**WHAT THIS TASK INVOLVES**
Would you repeat all of the records underneath, exactly as written?

————————

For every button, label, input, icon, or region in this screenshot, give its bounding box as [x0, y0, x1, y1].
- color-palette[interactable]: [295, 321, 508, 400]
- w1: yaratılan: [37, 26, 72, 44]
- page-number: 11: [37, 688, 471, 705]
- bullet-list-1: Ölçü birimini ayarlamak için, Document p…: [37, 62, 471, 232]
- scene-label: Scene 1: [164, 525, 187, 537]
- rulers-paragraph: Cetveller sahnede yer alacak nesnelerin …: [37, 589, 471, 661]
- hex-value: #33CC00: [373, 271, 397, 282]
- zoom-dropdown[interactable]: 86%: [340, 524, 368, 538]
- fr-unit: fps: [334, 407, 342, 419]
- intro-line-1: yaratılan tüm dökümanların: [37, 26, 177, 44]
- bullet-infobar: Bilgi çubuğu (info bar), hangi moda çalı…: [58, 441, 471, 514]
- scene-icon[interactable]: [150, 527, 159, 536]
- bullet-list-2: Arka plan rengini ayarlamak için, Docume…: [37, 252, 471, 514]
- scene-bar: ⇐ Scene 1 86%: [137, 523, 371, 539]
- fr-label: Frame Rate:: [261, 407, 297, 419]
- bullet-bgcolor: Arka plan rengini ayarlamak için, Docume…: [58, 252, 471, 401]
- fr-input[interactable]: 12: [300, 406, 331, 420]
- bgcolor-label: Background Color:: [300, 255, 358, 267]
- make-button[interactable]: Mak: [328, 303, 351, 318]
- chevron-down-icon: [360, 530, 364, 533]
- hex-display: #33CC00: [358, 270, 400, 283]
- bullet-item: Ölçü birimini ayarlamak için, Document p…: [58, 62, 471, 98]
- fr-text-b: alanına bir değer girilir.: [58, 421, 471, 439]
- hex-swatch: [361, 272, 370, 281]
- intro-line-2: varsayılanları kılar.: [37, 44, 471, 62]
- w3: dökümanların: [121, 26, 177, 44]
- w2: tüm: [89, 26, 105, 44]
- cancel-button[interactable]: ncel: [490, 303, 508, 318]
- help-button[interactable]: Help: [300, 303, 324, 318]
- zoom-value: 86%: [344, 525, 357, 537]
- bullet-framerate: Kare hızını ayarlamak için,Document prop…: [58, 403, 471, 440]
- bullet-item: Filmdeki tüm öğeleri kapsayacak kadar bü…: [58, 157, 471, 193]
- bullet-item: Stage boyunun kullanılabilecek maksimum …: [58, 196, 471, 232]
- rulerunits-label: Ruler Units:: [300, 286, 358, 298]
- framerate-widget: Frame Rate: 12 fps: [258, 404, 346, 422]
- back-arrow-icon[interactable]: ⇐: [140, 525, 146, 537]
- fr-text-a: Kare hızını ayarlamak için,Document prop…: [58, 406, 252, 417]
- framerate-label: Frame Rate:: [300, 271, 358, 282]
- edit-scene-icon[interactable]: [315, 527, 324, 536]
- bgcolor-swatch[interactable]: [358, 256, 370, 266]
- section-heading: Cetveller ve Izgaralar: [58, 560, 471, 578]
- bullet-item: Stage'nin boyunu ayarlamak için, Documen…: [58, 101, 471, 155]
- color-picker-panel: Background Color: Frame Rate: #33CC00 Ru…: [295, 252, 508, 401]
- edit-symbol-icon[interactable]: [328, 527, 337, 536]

————————

**RESPONSE AREA**
For every button, label, input, icon, or region in this screenshot, give its bounding box as [x0, y0, x1, y1].
- color-palette[interactable]: [295, 321, 508, 400]
- w1: yaratılan: [37, 26, 72, 44]
- page-number: 11: [37, 688, 471, 705]
- bullet-list-1: Ölçü birimini ayarlamak için, Document p…: [37, 62, 471, 232]
- scene-label: Scene 1: [164, 525, 187, 537]
- rulers-paragraph: Cetveller sahnede yer alacak nesnelerin …: [37, 589, 471, 661]
- hex-value: #33CC00: [373, 271, 397, 282]
- zoom-dropdown[interactable]: 86%: [340, 524, 368, 538]
- fr-unit: fps: [334, 407, 342, 419]
- intro-line-1: yaratılan tüm dökümanların: [37, 26, 177, 44]
- bullet-infobar: Bilgi çubuğu (info bar), hangi moda çalı…: [58, 441, 471, 514]
- scene-icon[interactable]: [150, 527, 159, 536]
- bullet-list-2: Arka plan rengini ayarlamak için, Docume…: [37, 252, 471, 514]
- scene-bar: ⇐ Scene 1 86%: [137, 523, 371, 539]
- fr-label: Frame Rate:: [261, 407, 297, 419]
- bullet-bgcolor: Arka plan rengini ayarlamak için, Docume…: [58, 252, 471, 401]
- fr-input[interactable]: 12: [300, 406, 331, 420]
- bgcolor-label: Background Color:: [300, 255, 358, 267]
- make-button[interactable]: Mak: [328, 303, 351, 318]
- chevron-down-icon: [360, 530, 364, 533]
- hex-display: #33CC00: [358, 270, 400, 283]
- bullet-item: Ölçü birimini ayarlamak için, Document p…: [58, 62, 471, 98]
- fr-text-b: alanına bir değer girilir.: [58, 421, 471, 439]
- hex-swatch: [361, 272, 370, 281]
- intro-line-2: varsayılanları kılar.: [37, 44, 471, 62]
- w3: dökümanların: [121, 26, 177, 44]
- w2: tüm: [89, 26, 105, 44]
- cancel-button[interactable]: ncel: [490, 303, 508, 318]
- help-button[interactable]: Help: [300, 303, 324, 318]
- zoom-value: 86%: [344, 525, 357, 537]
- bullet-framerate: Kare hızını ayarlamak için,Document prop…: [58, 403, 471, 440]
- bullet-item: Filmdeki tüm öğeleri kapsayacak kadar bü…: [58, 157, 471, 193]
- bullet-item: Stage boyunun kullanılabilecek maksimum …: [58, 196, 471, 232]
- rulerunits-label: Ruler Units:: [300, 286, 358, 298]
- framerate-widget: Frame Rate: 12 fps: [258, 404, 346, 422]
- back-arrow-icon[interactable]: ⇐: [140, 525, 146, 537]
- fr-text-a: Kare hızını ayarlamak için,Document prop…: [58, 406, 252, 417]
- framerate-label: Frame Rate:: [300, 271, 358, 282]
- edit-scene-icon[interactable]: [315, 527, 324, 536]
- bgcolor-swatch[interactable]: [358, 256, 370, 266]
- section-heading: Cetveller ve Izgaralar: [58, 560, 471, 578]
- bullet-item: Stage'nin boyunu ayarlamak için, Documen…: [58, 101, 471, 155]
- color-picker-panel: Background Color: Frame Rate: #33CC00 Ru…: [295, 252, 508, 401]
- edit-symbol-icon[interactable]: [328, 527, 337, 536]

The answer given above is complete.